Many of you are aware that I winter 3 months in Bolivia, South America where my wife Nieves hails from. While here I do some bee classes and apiary visits. We have class beginning this Saturday in fact (it is summer her). I just finished an intense week of coarse and field work. Kerry Clark president the of the British Colombia beekeepers was here on a Canada outreach project. Kerry has completed other teaching assignments in Ethiopia, Tanzania (both with Africanized bees) and another in the Phillipines. The latter two included stingless bees.

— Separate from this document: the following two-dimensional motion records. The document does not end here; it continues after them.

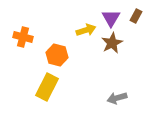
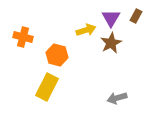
brown star: moved 1 px left
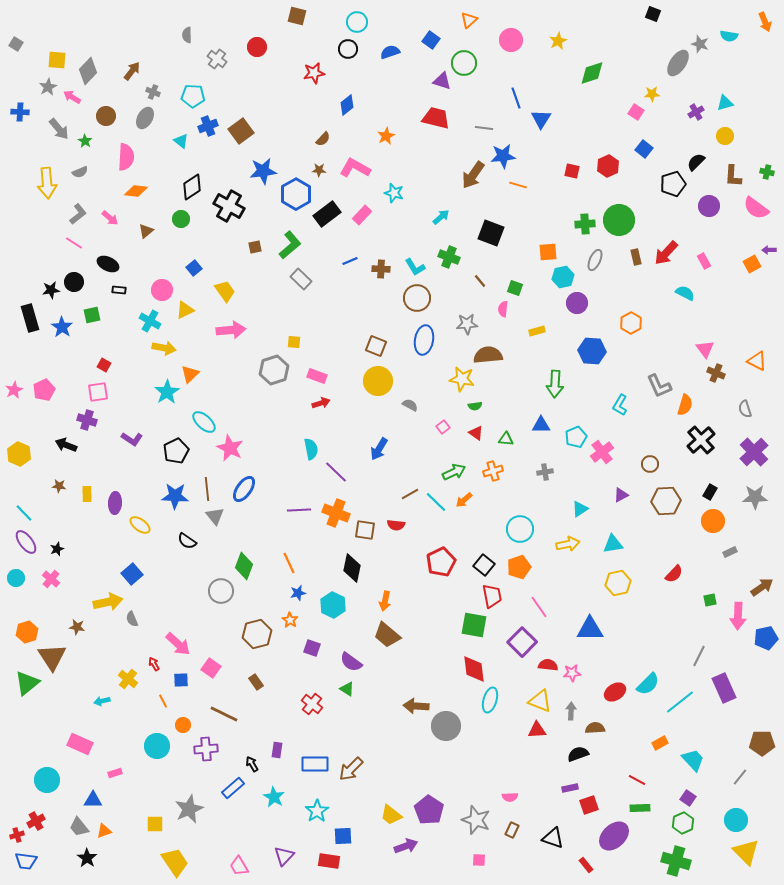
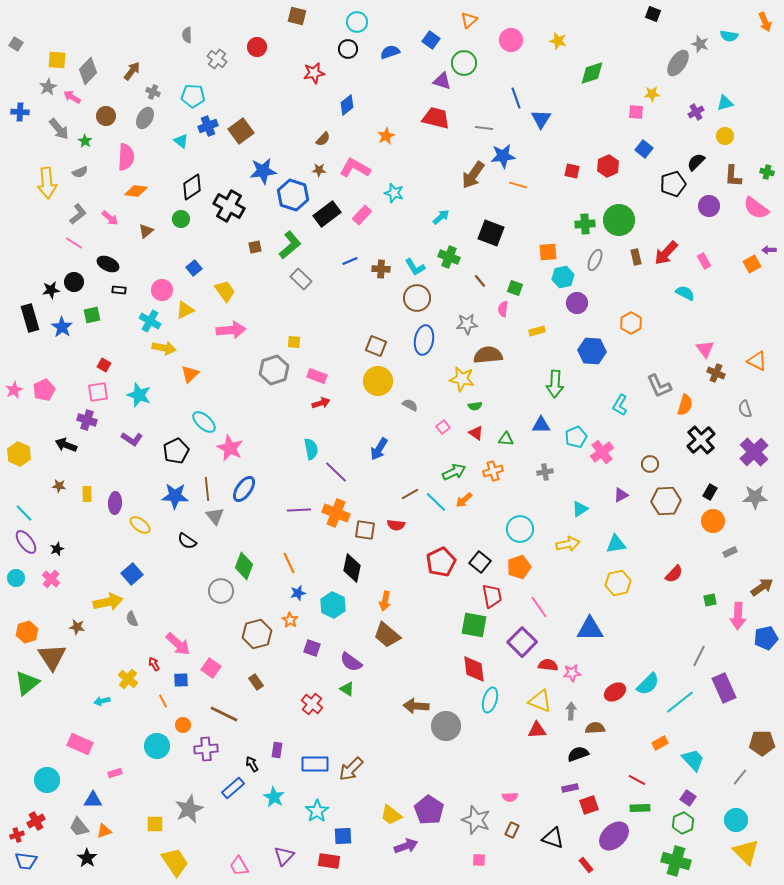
yellow star at (558, 41): rotated 30 degrees counterclockwise
pink square at (636, 112): rotated 28 degrees counterclockwise
blue hexagon at (296, 194): moved 3 px left, 1 px down; rotated 12 degrees counterclockwise
cyan star at (167, 392): moved 28 px left, 3 px down; rotated 20 degrees counterclockwise
cyan triangle at (613, 544): moved 3 px right
black square at (484, 565): moved 4 px left, 3 px up
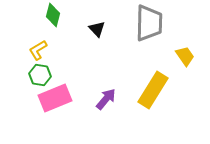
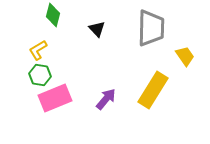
gray trapezoid: moved 2 px right, 5 px down
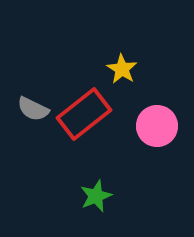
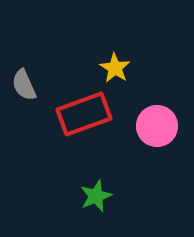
yellow star: moved 7 px left, 1 px up
gray semicircle: moved 9 px left, 24 px up; rotated 40 degrees clockwise
red rectangle: rotated 18 degrees clockwise
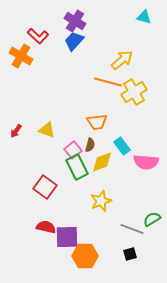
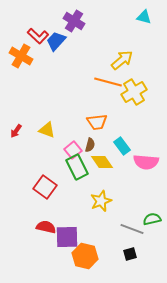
purple cross: moved 1 px left
blue trapezoid: moved 18 px left
yellow diamond: rotated 75 degrees clockwise
green semicircle: rotated 18 degrees clockwise
orange hexagon: rotated 15 degrees clockwise
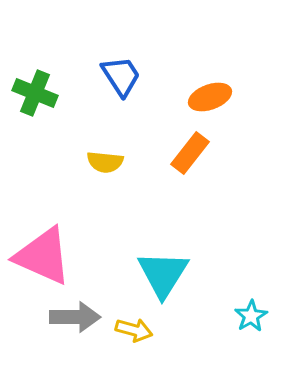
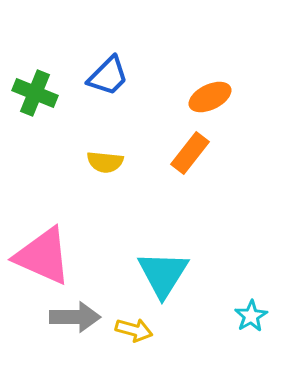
blue trapezoid: moved 13 px left; rotated 78 degrees clockwise
orange ellipse: rotated 6 degrees counterclockwise
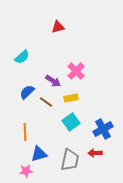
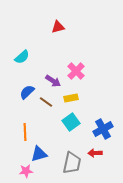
gray trapezoid: moved 2 px right, 3 px down
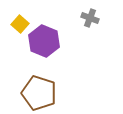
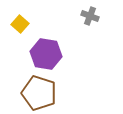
gray cross: moved 2 px up
purple hexagon: moved 2 px right, 13 px down; rotated 12 degrees counterclockwise
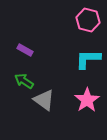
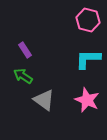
purple rectangle: rotated 28 degrees clockwise
green arrow: moved 1 px left, 5 px up
pink star: rotated 15 degrees counterclockwise
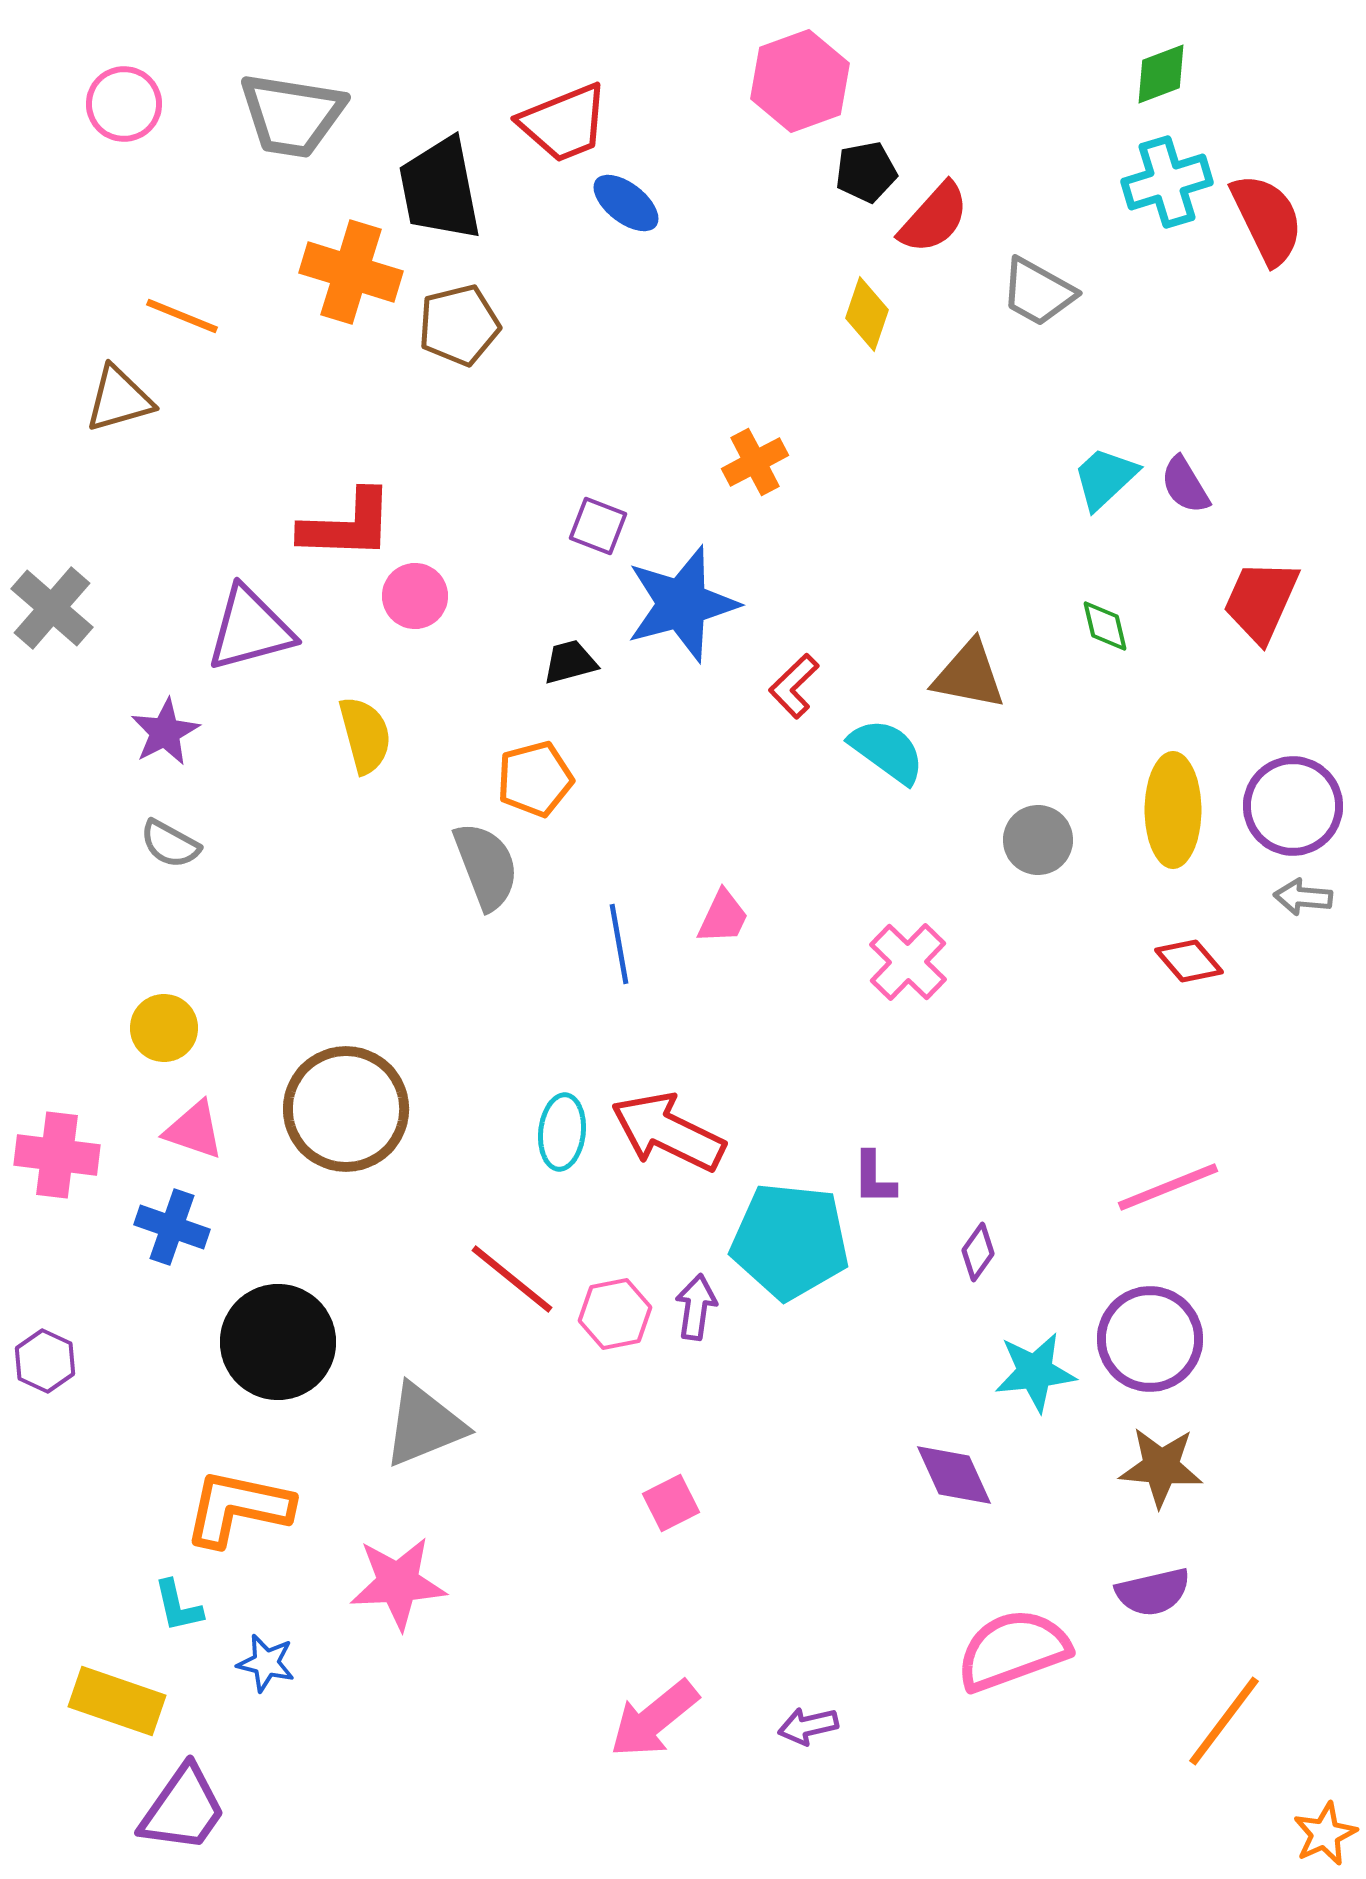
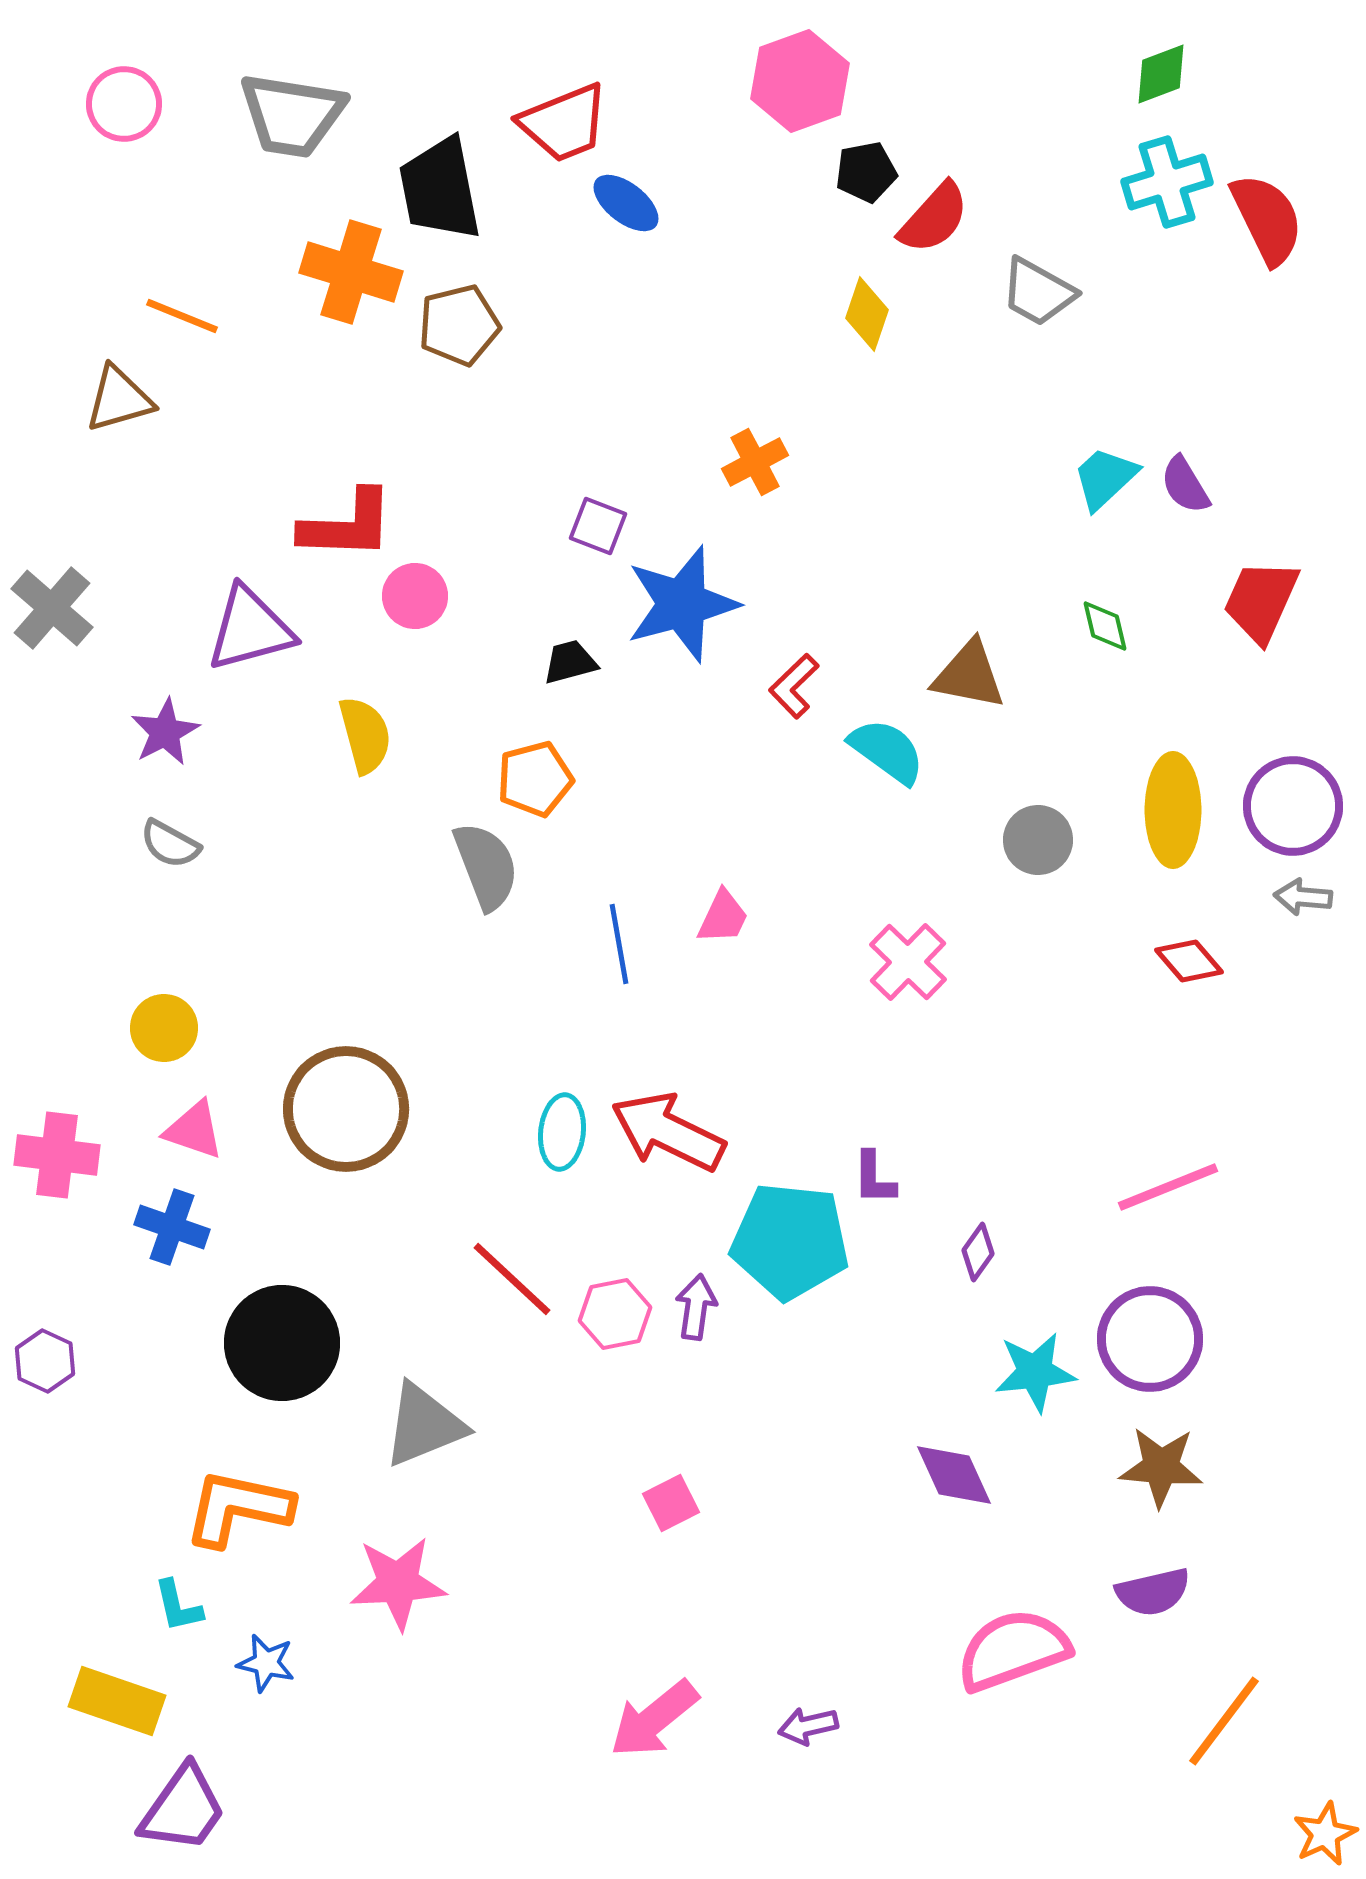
red line at (512, 1279): rotated 4 degrees clockwise
black circle at (278, 1342): moved 4 px right, 1 px down
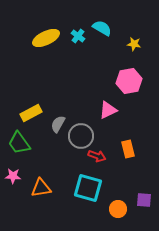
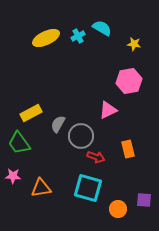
cyan cross: rotated 24 degrees clockwise
red arrow: moved 1 px left, 1 px down
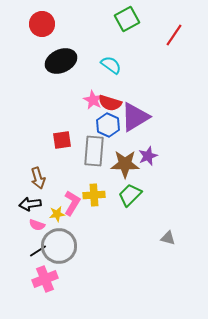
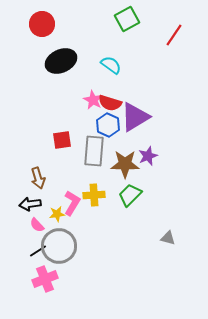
pink semicircle: rotated 28 degrees clockwise
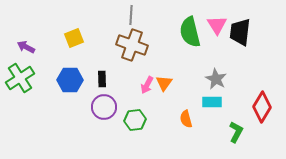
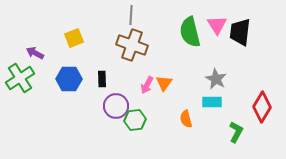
purple arrow: moved 9 px right, 6 px down
blue hexagon: moved 1 px left, 1 px up
purple circle: moved 12 px right, 1 px up
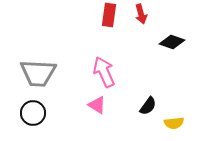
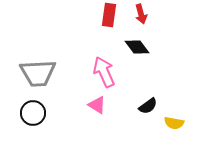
black diamond: moved 35 px left, 5 px down; rotated 35 degrees clockwise
gray trapezoid: rotated 6 degrees counterclockwise
black semicircle: rotated 18 degrees clockwise
yellow semicircle: rotated 18 degrees clockwise
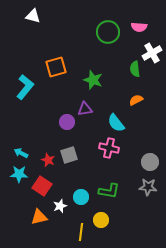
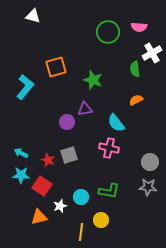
cyan star: moved 2 px right, 1 px down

A recently completed survey of Bolivia bees has found all regions of Bolivia have Africanized bees. Along the southern border beekeepers import, illegibly, European queens from the south of Argentina (and lots of contraband honey, more on this below.) When one of the colonies headed by these queens is opened the difference in bee stock is immediately evident. European queen headed colonies are ripe with EFB, have terrible (irregular) brood patterns, virtually no honey or stored pollen and a reduced adult population. Alongside them colonies of Africanized bees are likely prospering. No EFB, frames completely full of brood of the same age – side bar to side bar, top bar to bottom. At least 7500 of the 9000 cells of a standard frame completely filled. Honey is found on the outer frames, unless recently harvested, and bee bread fills the cells of the brood frame not occupied with a developing brood. Impressive.
And of course the bees are defensive – unless they are nucs with new queens. Our workshops last week were about rearing replacement queens of selected stock. Standard method is to divide a box of an expanding colony if it does not rush out to attack when opened. The frame with the queen and one other is put in a nuc box and moved aside. Two nucs are set on the stand of the colony to be divided and half the brood is put in one and rest in the second. Each are given equal parts of the bee bread and honey in so far as possible. If any developing queen cells are discovered they are put into one or both of these queenless nucs.
The nucs beekeepers make in January are to requeen “hot” colonies and the rest left to build. This part of the world has two honey flows. The spring one of September (lots of Eucalyptus, fruit trees, locust (“living” fences to confine animals) . As we now near end of rainy season there will be a wild flower flow. Bees can store surplus if we get 2-3 nice days then rain overnight. We weekly harvest the outer frames if bees don’t abscond, which they will now increasingly do.
So now the NEWS FLASH: Here in Bolivia the country is the largest honey company. They have 4 state-of-the-art honey extracting/bottling facilities. Last year they “bought” capped honey frames (or beekeeper extracted honey) for 35Bs ($5 per pound). Currently going price is about 18B ($2.50) for contraband honey from Argentina. The current price offer to beekeepers is 21 Bs ($3 per pound). So whats the beef? Well none of the beekeepers were paid last year the 35Bs for their honey and now they are not buying honey. Only one of 4 plants are functioning (at nowhere near capacity) buying contraband honey from Argentina (on good authority – not merely a rumor). The wholly owned state company “sells” honey to a student breakfast/lunch program (package about ½ teaspoon in individual sachets, not straws but flat plastic sacks) and to the Subsidio program (mothers with infants (up to 9 months supposedly but nobody is strict) buy in-country foods (quinoa, milk, pasta, dried fruit, cooking oil, ugly flour cookies, sugar, plus other food stuffs).
You should know that Bolivia has the HIGHEST number of street protests, as measured by some UN agency) of all the countries of the world. That now includes the beekeepers. They are taking nucs, smokers, their coveralls and march In front of the ministry demanding to be paid for last years honey, they want the use of contraband honey halted and finally they want EBA (the state-run honey company to buy their honey at a fair price (21Bs is not fair). So far not much response. Rumor has it the state wants to privatize their honey business. They never should have gotten into hone in the first place. Could get nasty like too many of the protests here seem to go. I plan to keep my head down.